His voice touched her gently. Was that a trick of his too, that he could turn his voice as if it were his hand, and touch hard or lightly as he chose?
“Tell me what is troubling you.”
The thoughts bunched and clotted in her throat, all of them struggling to come out at once, none of them coming at all. Her hands had clenched into fists: she could feel the nails biting into her palms which were still sore from the tension of the duel. Finally she said, desperately, the smallest, truest thing she felt:
“I am afraid of you.”
His hand dropped the pen and pushed the paper aside—it smeared, but he did not notice. His chair turned toward her. He was on the edge of it, poised as if to rise, but he stayed where he was, hanging in the balance. His hand moved as if to take something from her. She was afraid of him, but more than that she was afraid she had made him angry. A part of her mind warred with her, telling her that it was stupid to be afraid of
him
: when had he ever given her cause to fear him? Yet beneath the sun-browned skin, behind those wall-pale eyes, she had seen a power that seemed able to crack Plenilune itself in two.

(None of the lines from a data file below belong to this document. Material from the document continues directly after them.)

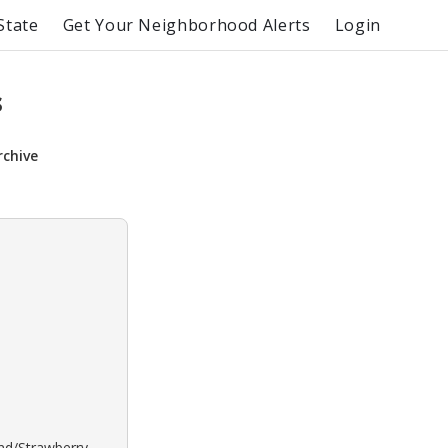
State
Get Your Neighborhood Alerts
Login
s
rchive
ond/Strawberry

There was no anger in his voice when he finally spoke. She had expected him to protest at once, but for a long while he sat in complete silence. When he spoke his voice was gentle but firm, as if he were arranging some small, precious object toward which he was tender, something which, once it was set, no power could remove.
“There is no spell or word of power in the smallest crevice of my soul,” he said, “that could do you any harm.”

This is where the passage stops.